One potential area for concern in this regard is the aging nature of the tax cuts. The Trump-backed measure that reformed taxes and managed to widely revitalize the market is now about a year and half old and many expect its benefits will continue to fade. Without that driver, the economy will be suddenly exposed to the elements once again, potentially creating a catalyst for a recession in the future. However, this can be combated with good policies from the Federal Reserve, which has recently done a fairly good job in managing inflation. Their decision to stop the planned rate hikes in 2019 was a smart one, having allowed the economy to escape the chokehold the fists of recession almost dragged it into.
Perhaps a more dire forecast, however, is the one offered by the bond yield curve. The March jobs report came on the heels of the first inversion of the bond yield curve since 2007. While such news means next to nothing to the average person, it was enough to send the financial world into panic, with the Dow Jones dropping nearly 500 points in response. The bond yield curve is simply a graph representing the balance in yield between long-term and short-term Treasury bonds. The classic ratios include the 10-year to the three-month and the 10-year to the two-year. While the latter remained in the green — albeit barely — the former dipped under zero, indicating that long-term bonds had less yield than short-term bonds. In short, the market has higher expectations for economic expansion today than it does for the future.
Conditions like this are especially conducive to recession. In fact, all of the past nine recessions since 1955 have been prefaced by a yield curve inversion within two years prior to the recession.

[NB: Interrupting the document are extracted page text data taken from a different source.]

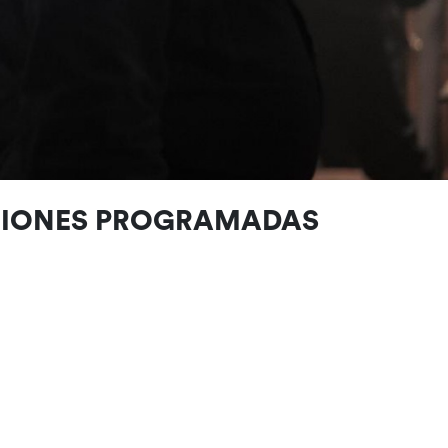
CIONES PROGRAMADAS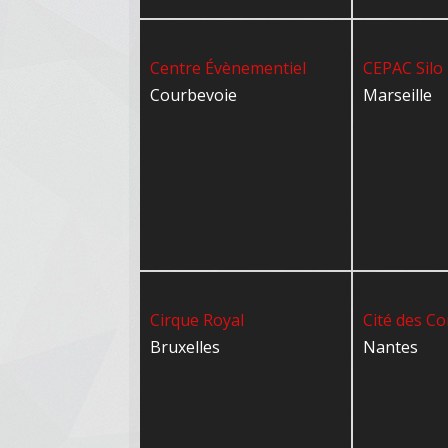
Centre Évènementiel
CEPAC Silo
Courbevoie
Marseille
Cirque Royal
Cité des C
Bruxelles
Nantes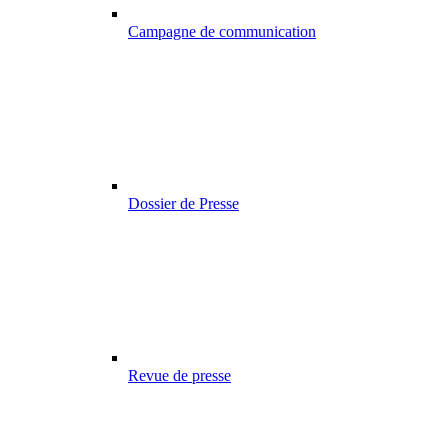
Campagne de communication
Dossier de Presse
Revue de presse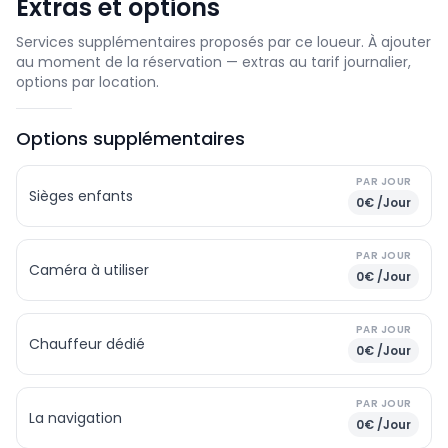
Extras et options
Services supplémentaires proposés par ce loueur. À ajouter
au moment de la réservation — extras au tarif journalier,
options par location.
Options supplémentaires
PAR JOUR
Sièges enfants
0€ /Jour
PAR JOUR
Caméra à utiliser
0€ /Jour
PAR JOUR
Chauffeur dédié
0€ /Jour
PAR JOUR
La navigation
0€ /Jour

And the one time the yield curve inverted without an ensuing recession, the economy hit a downturn nonetheless. While the history may not directly correspond to the situation of the economy today, this precedent is still cause for concern.

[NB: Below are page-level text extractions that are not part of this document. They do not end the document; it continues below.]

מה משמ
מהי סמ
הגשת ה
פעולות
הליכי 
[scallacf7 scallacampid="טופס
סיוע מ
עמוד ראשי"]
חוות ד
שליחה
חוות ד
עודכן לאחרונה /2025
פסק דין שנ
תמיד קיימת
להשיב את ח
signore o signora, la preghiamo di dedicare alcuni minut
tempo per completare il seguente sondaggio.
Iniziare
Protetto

But this doesn’t mean you should run to the banks right now and liquidate all your assets. Most don’t expect a coming recession until 2021 — late 2020 at the earliest. Furthermore, the International Monetary Fund “(predicts) a rebound later this year and slightly stronger growth next year for the world economy.” A lot of this can be further delayed given that the U.S.-China trade talks continue to make progress and will come to a final agreement. In fact, according to Scott Minerd, the global chief investment officer of Guggenheim Investments, “The economy could grow more than 2 percent this year. I think that’s going to be the big surprise.”

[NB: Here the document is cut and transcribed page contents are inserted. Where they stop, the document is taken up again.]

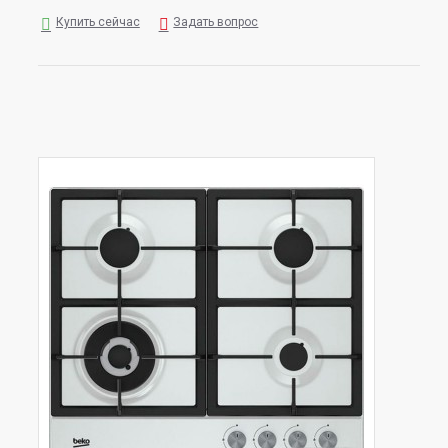
Купить сейчас
Задать вопрос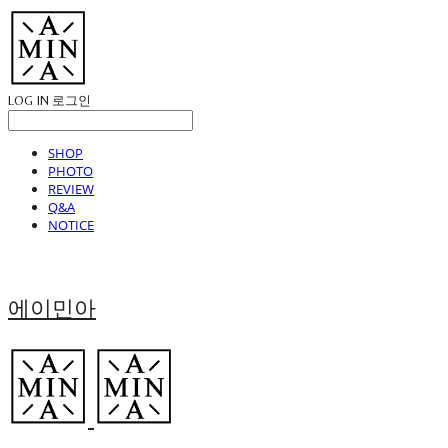
LOG IN
로그인
SHOP
PHOTO
REVIEW
Q&A
NOTICE
에이민아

Another indicator to watch is the unemployment rate. Similar to the yield curve, the unemployment rate is also a potent indicator of recession. Historically, whenever the unemployment rate falls below 4 percent, a recession occurs in the near future. While the converse of the statement is not equivalently true, the recent jobs report did indicate an unemployment rate of 3.8 percent, keeping the labor market below the aforementioned threshold. Could it be that the same thing investors are rejoicing about with the jobs report will end up being the deciding factor in the upcoming economic downturn?
All that said, there is much to be optimistic about the economy at the moment. The recent figures show the effects of over a decade of expansion, and the economy is rejoicing in its success. There’s even the strong possibility that there won’t be a major recession at all at the culmination of this business cycle. The growth can just as well end in a minor downturn before the economy starts back again. But I guess we’ll have to wait until 2021 to actually find out.